How do you do distributed processing without a distributed filesystem? Do you mean you'd load the filesystem into memory and send it to the "processors"?
The data could be stored on a network device, such as a file server or database, for example. It could indeed be local, but it needn't be distributed.
In the example GP gave, the data could possibly have been stored in a database queried using segmentation via consistent hashing (a basic way to distribute jobs across a known number of workers).
...defeating the entire purpose: of large scale parallelism on commodity machines. OTOH if you have a way of achieving order 500X parallelism with a centralized commodity server or database, I would love to hear.
EDIT @supermatt Ah I see, we differ in the definition then, to me it isnt bigdata/largescale unless it churns through big amounts of stored data. Bitcoin mining is no where in the ball park of this, its an append only log of solutions computed in parallel.
How on earth do you think bitcoin mining pools work (as an extremely trivial example). They coordinate ranges between a number of workers. The stored size of those ranges is miniscule in comparison to the data of the hashes between those ranges calculated on each 'miner'. These 'coordinators' absolutely work as a centralised 'commodity' storage server (or database) resource for 500x+ parallelism.
'Big Data' means 'Big Data', not 'Big Storage'. They are completely different things.
The bitcoin example may be a bit oversimplified, and may indeed lean more towards HPC. The example was intended to illustrate data locality (as per the parent question), not the actual computation.

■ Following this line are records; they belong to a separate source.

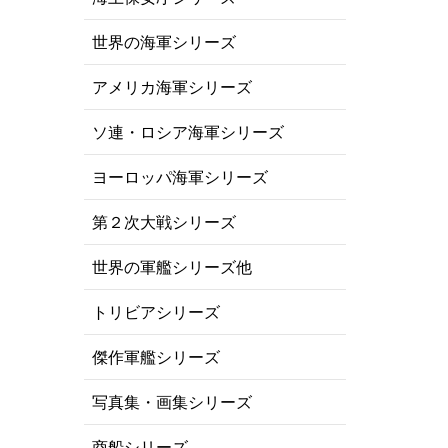
世界の海軍シリーズ
アメリカ海軍シリーズ
ソ連・ロシア海軍シリーズ
ヨーロッパ海軍シリーズ
第２次大戦シリーズ
世界の軍艦シリーズ他
トリビアシリーズ
傑作軍艦シリーズ
写真集・画集シリーズ
商船シリーズ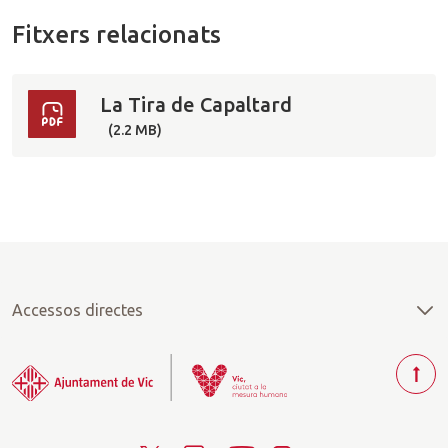
Fitxers relacionats
La Tira de Capaltard
(2.2 MB)
Accessos directes
T
o
r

Big Data may incorporate data from various 3rd party, remote, local, or even random sources. For example, testing whether URLs in a search engines index are currently available. This may be a map/reduce job, it may utilize a local source of urls, but it will also incorporate a remote check of the url.
As I said a few links up: DFS is not a requirement for map/reduce.
All MapReduce frameworks I know about today are built on DFSs. There are definitely plenty of frameworks that support map and reduce that don't (e.g. MPI), but these aren't systems based on what was described in the OSDI 2004 paper where the word MapReduce was introduced.
I guess people just fixate on the terms map and reduce when the focus of MapReduce really was....shuffle.
I think the problem is that we are talking about two different things.
The very start of the paper describes the term and it's methodology (which is what we are discussing), and then goes on to explain googles own implementation using GFS (which you seem to be getting hung up on.)
Keep in mind that this whole thread is about "MapReduce", which Holzle was talking about, not the more generic map and reduce that has been around since the 1800s (and they will continue to mapping and reducing in their new dataflow framework, they just won't be using MapReduce). Now for the paper:
> Our abstraction is inspired by the map and reduce primitives present in Lisp and many other functional languages.
Inspired doesn't mean equivalent.
> Our use of a functional model with user specified map and reduce operations allows us to parallelize large computations easily and to use re-execution as the primary mechanism for fault tolerance.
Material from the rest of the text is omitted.